Dataset entries:
-.-.-

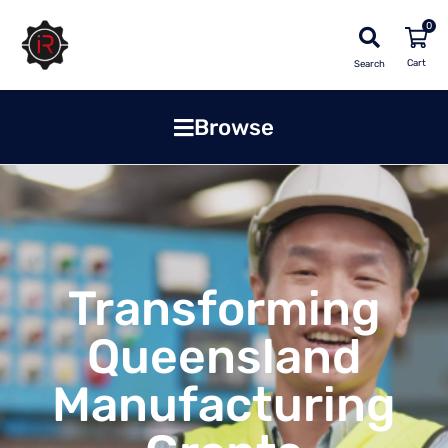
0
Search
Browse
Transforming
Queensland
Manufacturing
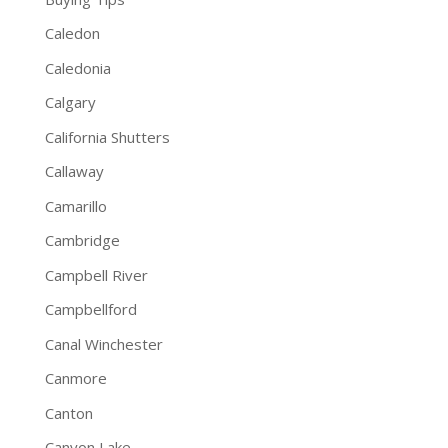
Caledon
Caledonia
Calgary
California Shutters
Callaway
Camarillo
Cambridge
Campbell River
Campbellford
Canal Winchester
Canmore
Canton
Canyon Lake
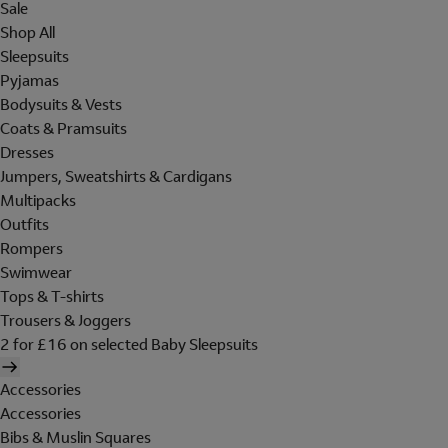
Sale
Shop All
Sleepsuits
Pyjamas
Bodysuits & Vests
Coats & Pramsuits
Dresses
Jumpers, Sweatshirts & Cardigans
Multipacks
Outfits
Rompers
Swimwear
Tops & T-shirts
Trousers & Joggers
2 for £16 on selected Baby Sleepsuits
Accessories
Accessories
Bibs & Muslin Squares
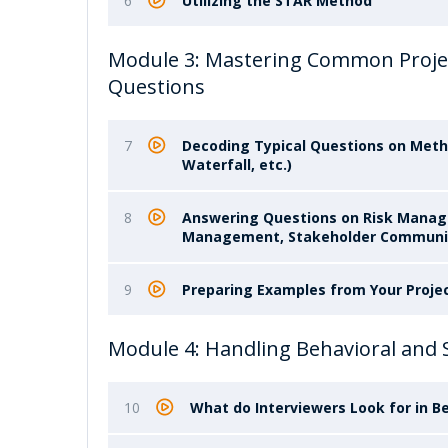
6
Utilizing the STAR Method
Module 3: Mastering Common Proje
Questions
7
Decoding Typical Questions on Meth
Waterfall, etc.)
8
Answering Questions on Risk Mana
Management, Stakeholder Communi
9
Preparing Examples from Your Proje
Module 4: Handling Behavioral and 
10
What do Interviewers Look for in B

-.-.-

Task requirements:
Every line in the data that holds the string "Proje" should be returned.

Task answer:
Module 3: Mastering Common Proje
Preparing Examples from Your Proje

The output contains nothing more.